WORK REQUEST
Reproduce exactly the lines of this material that begin at the line with "Identify the location of 전체메뉴보기." and end at the line with "At what (x,y)", both included. Omit the pictures and everything else.

INPUT DATA
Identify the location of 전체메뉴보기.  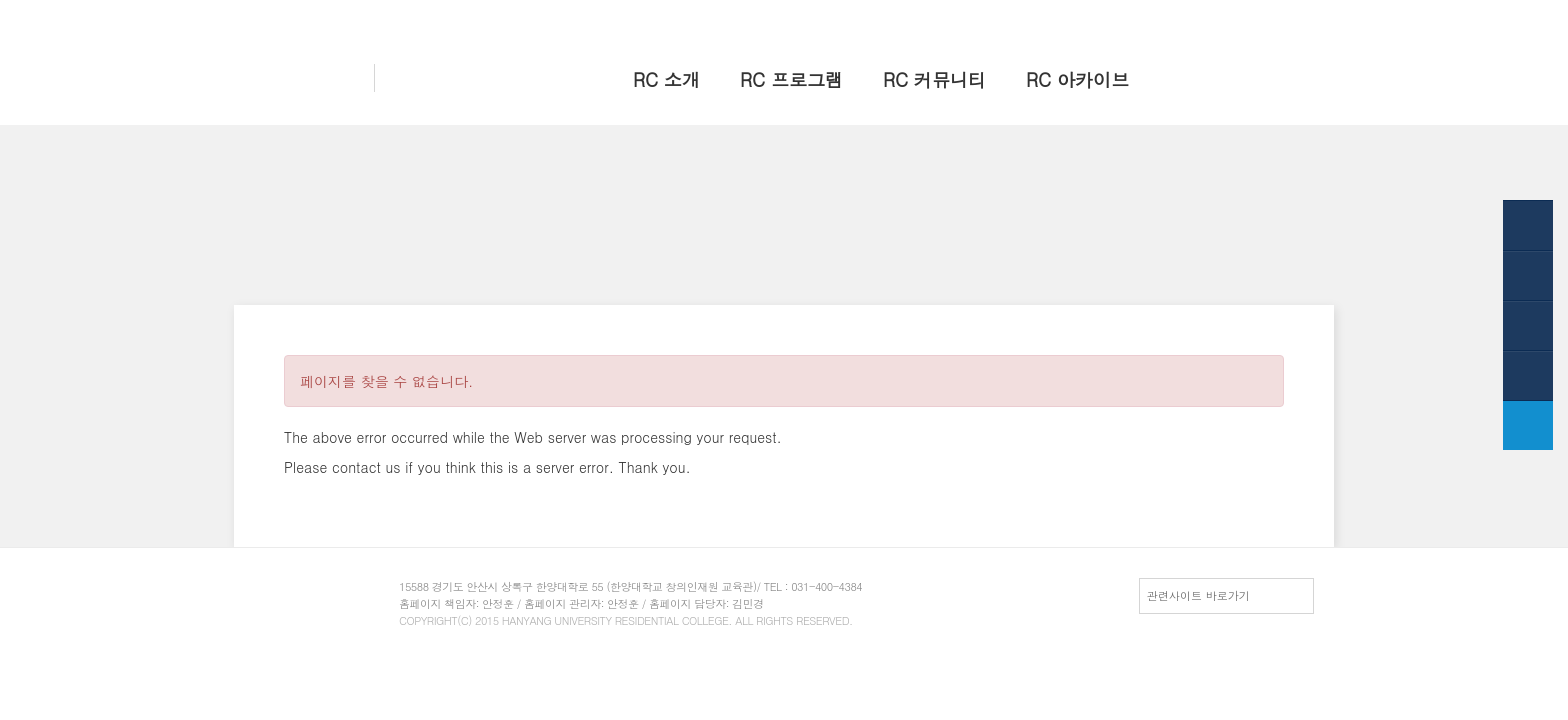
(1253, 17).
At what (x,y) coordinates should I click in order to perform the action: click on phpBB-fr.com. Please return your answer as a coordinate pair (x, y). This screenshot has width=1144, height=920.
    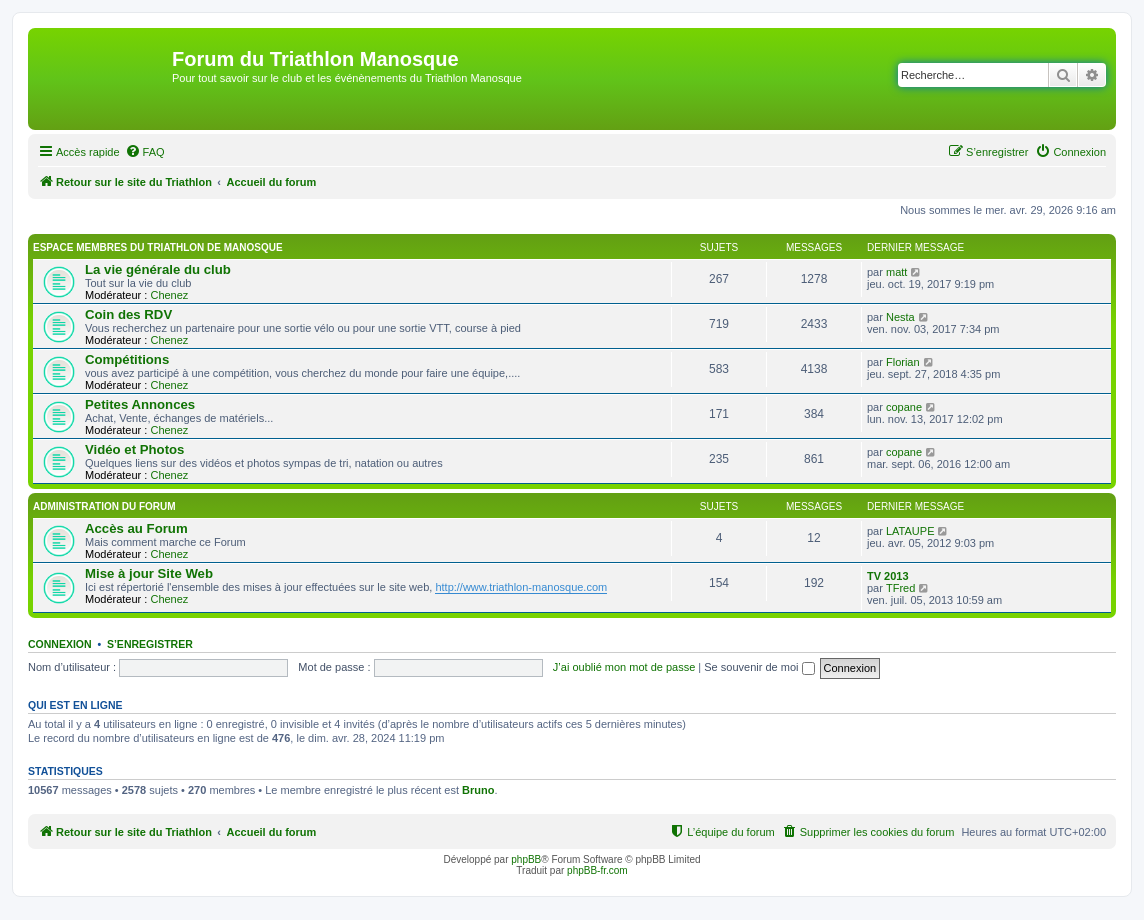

---

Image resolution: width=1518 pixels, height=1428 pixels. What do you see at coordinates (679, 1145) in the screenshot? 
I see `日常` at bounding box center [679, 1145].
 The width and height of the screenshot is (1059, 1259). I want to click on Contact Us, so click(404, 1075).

* * *

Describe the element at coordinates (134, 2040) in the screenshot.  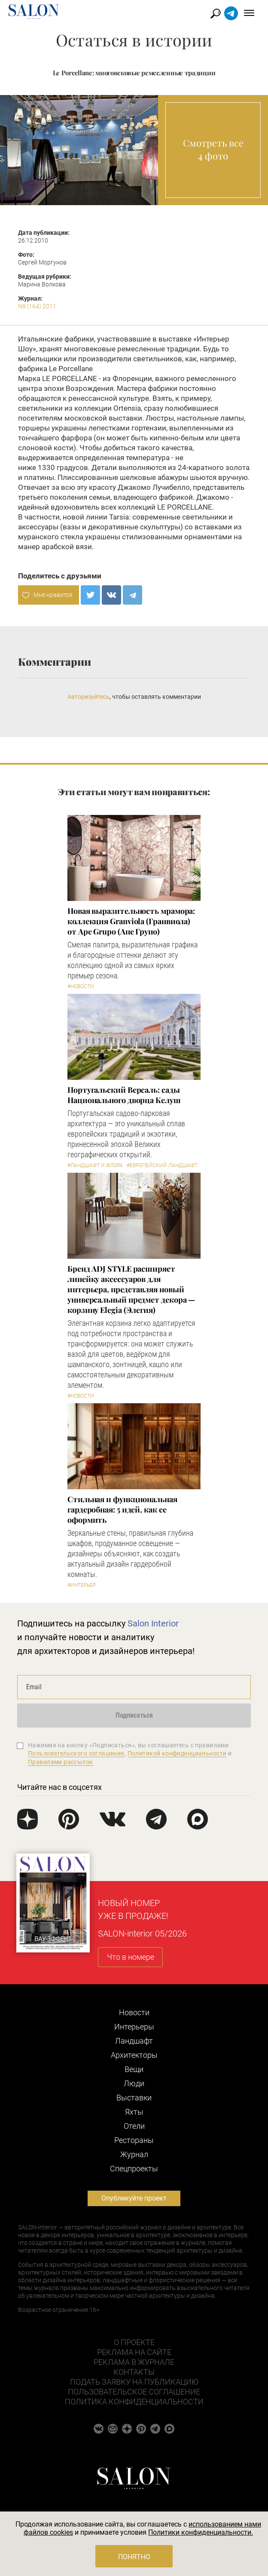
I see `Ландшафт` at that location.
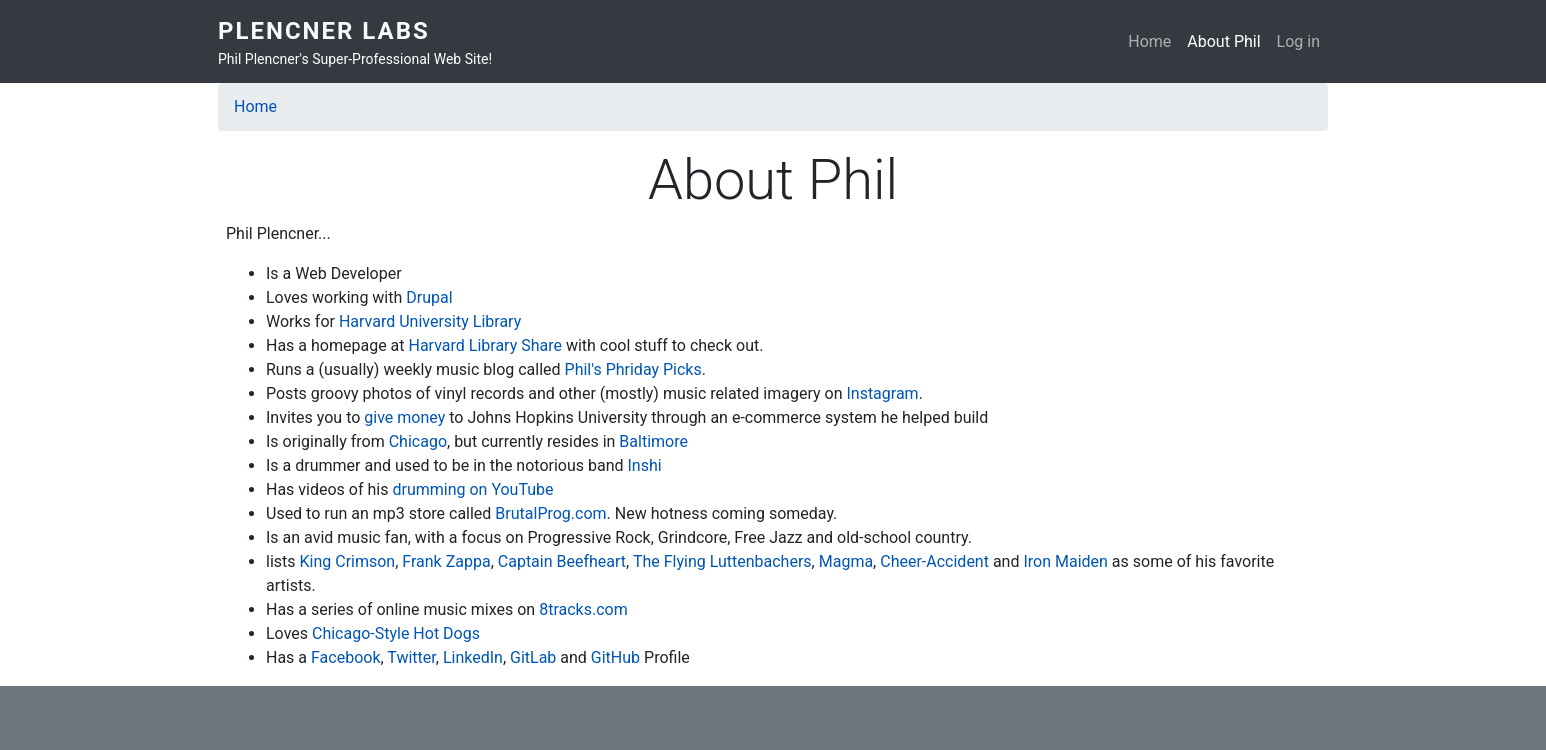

RESPONSE AREA
Identify the location of 전체메뉴보기.  
(1253, 17).
At what (x,y) coordinates should I click in order to perform the action: click on phpBB-fr.com. Please return your answer as a coordinate pair (x, y). This screenshot has width=1144, height=920.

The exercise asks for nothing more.